_WHAT TO DO:_ Nothing but the pictures should go missing; return all the entries below exactly.

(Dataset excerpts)
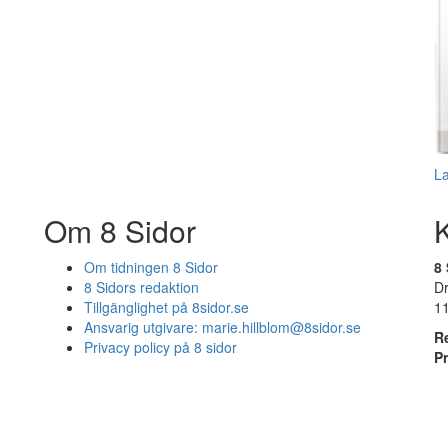
L
Om 8 Sidor
Om tidningen 8 Sidor
8 
8 Sidors redaktion
D
Tillgänglighet på 8sidor.se
1
Ansvarig utgivare:
marie.hillblom@8sidor.se
R
Privacy policy på 8 sidor
P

_RESPONSE:_
L
Om 8 Sidor
Om tidningen 8 Sidor
8 
8 Sidors redaktion
D
Tillgänglighet på 8sidor.se
1
Ansvarig utgivare:
marie.hillblom@8sidor.se
R
Privacy policy på 8 sidor
P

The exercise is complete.